### WORK ITEM:
Each line in the records below that has the word "Facebook" should be copied.
*** Block opens ***
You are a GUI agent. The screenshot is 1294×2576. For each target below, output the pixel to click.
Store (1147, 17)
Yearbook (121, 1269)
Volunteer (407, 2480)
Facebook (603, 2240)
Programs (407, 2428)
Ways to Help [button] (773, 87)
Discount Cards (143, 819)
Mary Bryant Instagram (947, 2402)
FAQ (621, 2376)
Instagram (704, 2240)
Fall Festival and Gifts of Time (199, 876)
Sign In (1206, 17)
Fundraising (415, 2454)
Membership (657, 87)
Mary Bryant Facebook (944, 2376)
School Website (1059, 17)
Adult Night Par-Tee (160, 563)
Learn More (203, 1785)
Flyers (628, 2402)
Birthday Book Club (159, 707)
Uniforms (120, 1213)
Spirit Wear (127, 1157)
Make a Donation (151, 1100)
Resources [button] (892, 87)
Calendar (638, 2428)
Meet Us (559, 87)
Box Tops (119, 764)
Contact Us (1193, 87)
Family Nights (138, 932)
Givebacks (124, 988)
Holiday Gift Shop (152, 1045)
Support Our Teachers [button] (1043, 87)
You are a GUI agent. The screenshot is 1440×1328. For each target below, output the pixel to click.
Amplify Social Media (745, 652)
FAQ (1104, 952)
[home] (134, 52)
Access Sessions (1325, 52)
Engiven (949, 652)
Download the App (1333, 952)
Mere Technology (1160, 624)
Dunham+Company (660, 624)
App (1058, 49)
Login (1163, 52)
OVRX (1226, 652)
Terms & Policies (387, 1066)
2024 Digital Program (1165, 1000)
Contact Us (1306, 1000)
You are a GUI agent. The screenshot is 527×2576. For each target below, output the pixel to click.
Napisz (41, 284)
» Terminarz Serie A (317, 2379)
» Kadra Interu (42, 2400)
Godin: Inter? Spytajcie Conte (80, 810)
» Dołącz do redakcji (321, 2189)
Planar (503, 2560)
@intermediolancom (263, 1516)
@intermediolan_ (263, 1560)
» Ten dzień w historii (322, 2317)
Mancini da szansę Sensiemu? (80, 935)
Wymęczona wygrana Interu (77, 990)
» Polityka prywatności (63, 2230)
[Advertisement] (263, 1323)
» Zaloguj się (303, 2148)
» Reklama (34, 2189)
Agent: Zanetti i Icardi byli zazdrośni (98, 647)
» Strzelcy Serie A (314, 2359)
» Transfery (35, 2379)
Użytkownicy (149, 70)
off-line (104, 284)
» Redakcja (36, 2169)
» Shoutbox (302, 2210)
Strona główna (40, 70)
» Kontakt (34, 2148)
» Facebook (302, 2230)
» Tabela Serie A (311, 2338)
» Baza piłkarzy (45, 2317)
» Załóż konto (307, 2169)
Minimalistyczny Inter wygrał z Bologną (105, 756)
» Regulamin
*** Block closes ***
### EXERCISE RESULT:
Facebook (603, 2240)
Mary Bryant Facebook (944, 2376)
» Facebook (302, 2230)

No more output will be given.